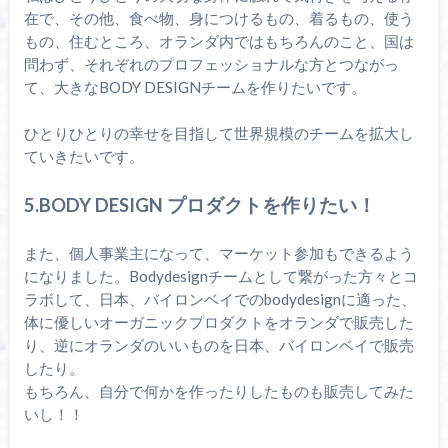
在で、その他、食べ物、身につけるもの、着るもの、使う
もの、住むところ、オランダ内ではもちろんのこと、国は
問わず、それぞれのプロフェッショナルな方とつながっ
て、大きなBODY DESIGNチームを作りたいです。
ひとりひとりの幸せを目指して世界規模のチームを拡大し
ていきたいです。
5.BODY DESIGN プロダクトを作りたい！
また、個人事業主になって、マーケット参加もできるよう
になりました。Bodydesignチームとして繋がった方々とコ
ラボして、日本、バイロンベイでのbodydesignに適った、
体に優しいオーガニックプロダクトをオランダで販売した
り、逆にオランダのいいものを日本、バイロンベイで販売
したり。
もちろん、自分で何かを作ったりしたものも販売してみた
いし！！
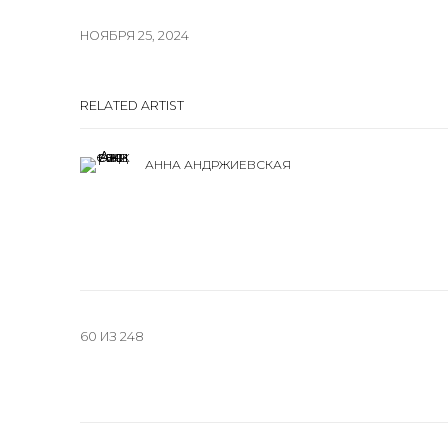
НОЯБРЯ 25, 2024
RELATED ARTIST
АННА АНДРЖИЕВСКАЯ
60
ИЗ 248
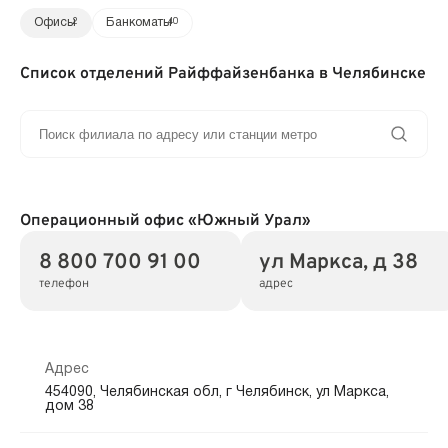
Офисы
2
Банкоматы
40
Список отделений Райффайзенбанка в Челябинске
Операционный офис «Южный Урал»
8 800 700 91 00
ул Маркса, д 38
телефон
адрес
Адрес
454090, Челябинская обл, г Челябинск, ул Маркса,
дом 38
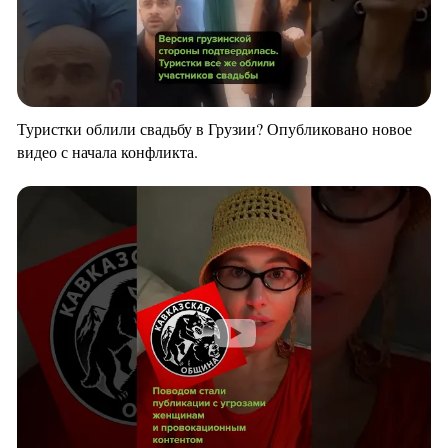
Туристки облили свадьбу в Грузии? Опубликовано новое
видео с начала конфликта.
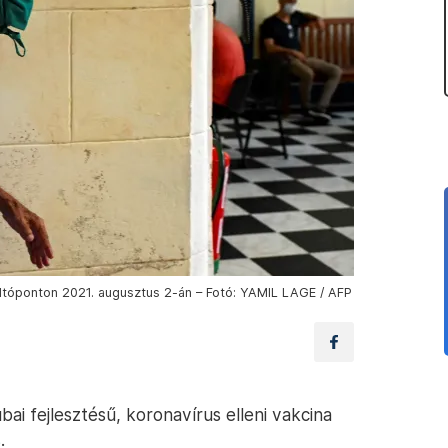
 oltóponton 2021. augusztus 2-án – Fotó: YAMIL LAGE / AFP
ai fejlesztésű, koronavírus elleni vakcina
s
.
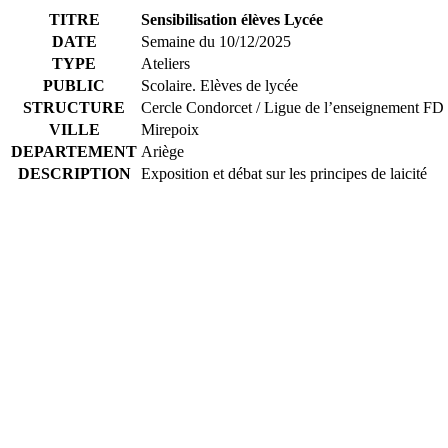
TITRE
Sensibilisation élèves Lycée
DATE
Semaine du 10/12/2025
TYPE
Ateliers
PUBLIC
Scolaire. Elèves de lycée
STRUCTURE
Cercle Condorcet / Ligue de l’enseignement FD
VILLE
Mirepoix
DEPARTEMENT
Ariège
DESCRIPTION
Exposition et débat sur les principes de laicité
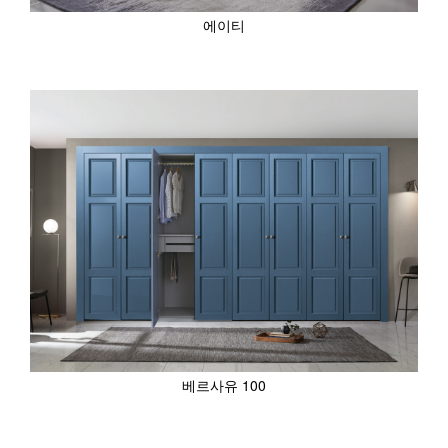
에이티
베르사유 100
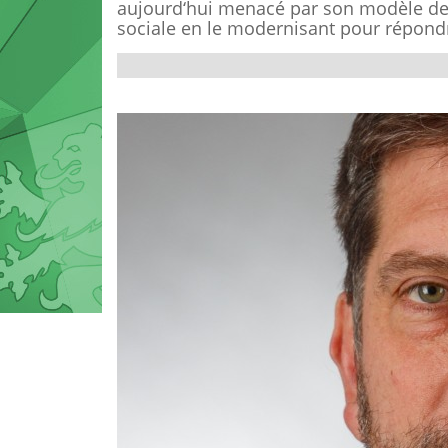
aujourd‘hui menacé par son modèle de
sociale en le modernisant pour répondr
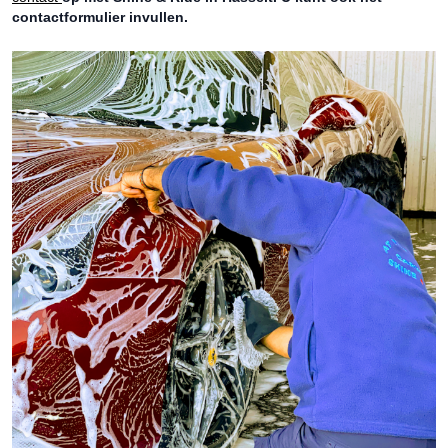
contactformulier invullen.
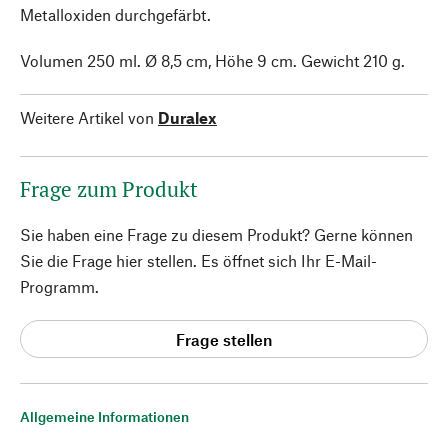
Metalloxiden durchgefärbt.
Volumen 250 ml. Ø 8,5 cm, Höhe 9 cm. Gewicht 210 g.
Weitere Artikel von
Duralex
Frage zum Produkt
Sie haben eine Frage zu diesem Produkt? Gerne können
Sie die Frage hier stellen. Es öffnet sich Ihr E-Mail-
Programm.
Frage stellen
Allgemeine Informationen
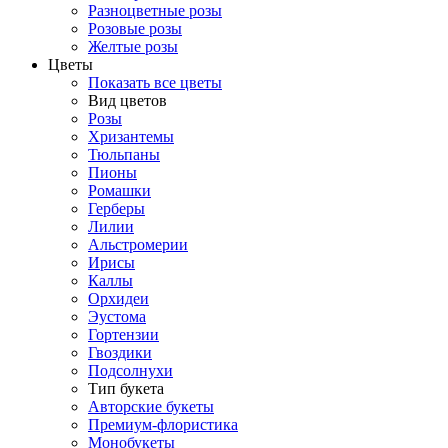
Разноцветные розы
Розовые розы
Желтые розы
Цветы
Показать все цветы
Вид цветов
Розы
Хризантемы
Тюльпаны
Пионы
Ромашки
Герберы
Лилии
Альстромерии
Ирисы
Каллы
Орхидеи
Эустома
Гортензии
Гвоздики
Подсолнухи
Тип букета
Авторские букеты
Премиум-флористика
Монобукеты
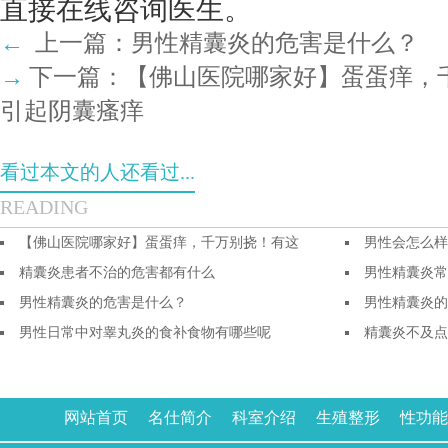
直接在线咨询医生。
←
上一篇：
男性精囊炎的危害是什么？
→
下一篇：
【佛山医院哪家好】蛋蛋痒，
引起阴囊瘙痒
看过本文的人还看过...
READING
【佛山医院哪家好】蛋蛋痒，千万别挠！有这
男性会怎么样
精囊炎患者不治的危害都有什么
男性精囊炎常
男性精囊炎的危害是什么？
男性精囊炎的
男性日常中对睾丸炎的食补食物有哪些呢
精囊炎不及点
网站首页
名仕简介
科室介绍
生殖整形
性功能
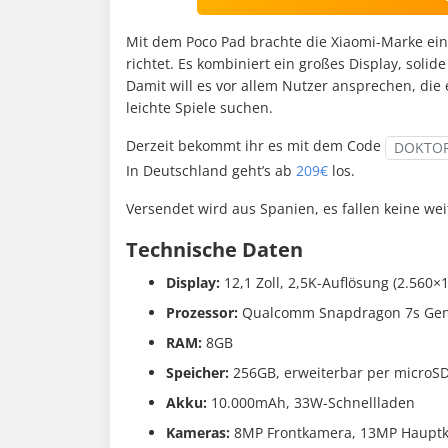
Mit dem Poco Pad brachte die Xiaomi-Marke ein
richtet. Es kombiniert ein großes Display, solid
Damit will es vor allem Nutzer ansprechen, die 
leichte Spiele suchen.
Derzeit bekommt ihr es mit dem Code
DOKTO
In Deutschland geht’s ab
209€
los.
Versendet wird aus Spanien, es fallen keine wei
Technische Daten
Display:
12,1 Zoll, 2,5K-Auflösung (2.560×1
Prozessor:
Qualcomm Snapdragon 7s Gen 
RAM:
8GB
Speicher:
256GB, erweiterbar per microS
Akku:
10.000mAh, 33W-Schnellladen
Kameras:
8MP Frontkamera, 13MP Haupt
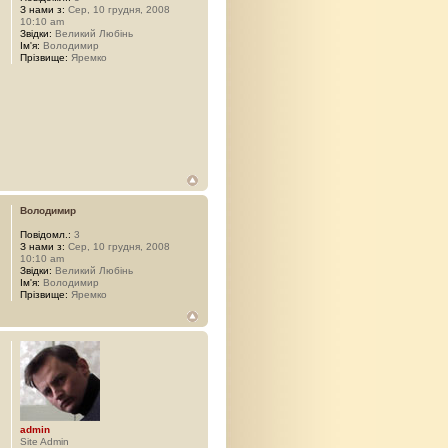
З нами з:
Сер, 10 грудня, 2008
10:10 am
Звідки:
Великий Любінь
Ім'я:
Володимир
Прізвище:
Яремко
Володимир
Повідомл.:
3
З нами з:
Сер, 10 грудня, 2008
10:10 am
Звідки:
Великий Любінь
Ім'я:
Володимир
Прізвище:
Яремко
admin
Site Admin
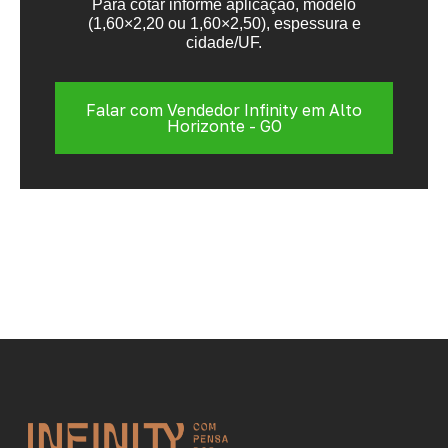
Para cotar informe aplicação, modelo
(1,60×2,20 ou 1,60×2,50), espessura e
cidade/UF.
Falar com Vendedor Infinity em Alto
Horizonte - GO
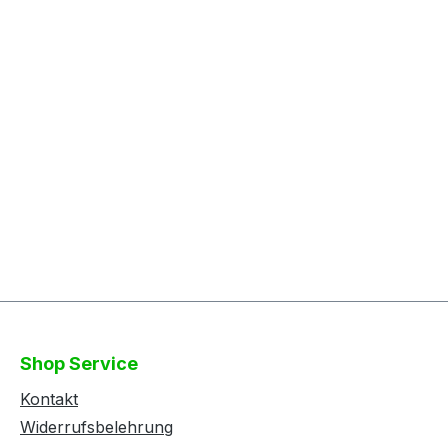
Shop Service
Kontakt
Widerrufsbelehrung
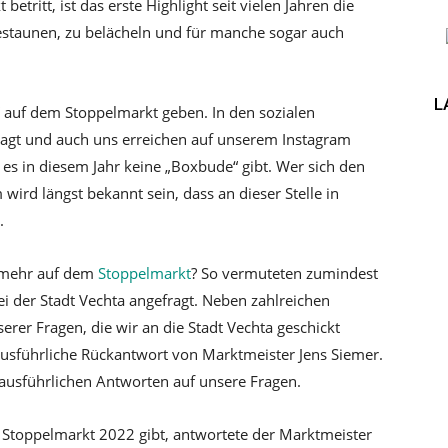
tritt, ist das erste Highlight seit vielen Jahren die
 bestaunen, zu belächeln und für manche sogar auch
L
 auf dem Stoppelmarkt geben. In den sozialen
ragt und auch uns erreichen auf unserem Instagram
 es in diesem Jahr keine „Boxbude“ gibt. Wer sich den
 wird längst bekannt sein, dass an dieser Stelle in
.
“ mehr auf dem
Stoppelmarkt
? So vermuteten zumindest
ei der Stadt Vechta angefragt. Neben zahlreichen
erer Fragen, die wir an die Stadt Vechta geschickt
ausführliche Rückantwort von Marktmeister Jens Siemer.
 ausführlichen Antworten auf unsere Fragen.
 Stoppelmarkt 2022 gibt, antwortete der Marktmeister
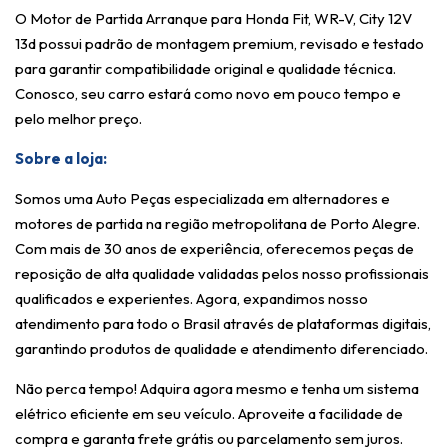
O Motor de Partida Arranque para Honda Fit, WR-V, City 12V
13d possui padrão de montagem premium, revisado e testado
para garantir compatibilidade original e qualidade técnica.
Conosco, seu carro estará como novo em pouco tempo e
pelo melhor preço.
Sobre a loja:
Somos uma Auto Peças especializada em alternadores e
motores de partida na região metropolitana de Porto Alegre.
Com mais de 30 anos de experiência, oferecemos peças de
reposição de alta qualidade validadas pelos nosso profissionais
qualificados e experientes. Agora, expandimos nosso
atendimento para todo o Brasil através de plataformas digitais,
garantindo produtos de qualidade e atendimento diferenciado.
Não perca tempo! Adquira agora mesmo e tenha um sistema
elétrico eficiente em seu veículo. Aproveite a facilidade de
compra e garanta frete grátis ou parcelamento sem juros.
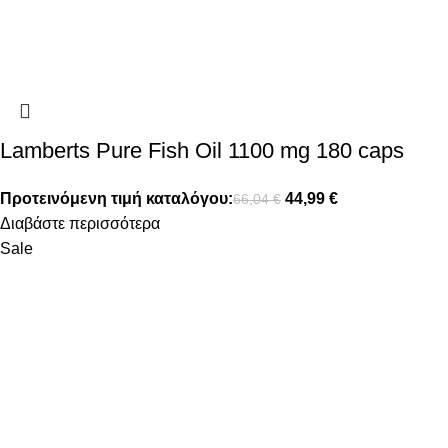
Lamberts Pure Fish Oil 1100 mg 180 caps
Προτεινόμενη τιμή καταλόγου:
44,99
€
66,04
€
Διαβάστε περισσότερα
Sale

_Work required_
From the records above, copy each line in which the string "qualidade" occurs.

_Solved exercise_
para garantir compatibilidade original e qualidade técnica.
reposição de alta qualidade validadas pelos nosso profissionais
garantindo produtos de qualidade e atendimento diferenciado.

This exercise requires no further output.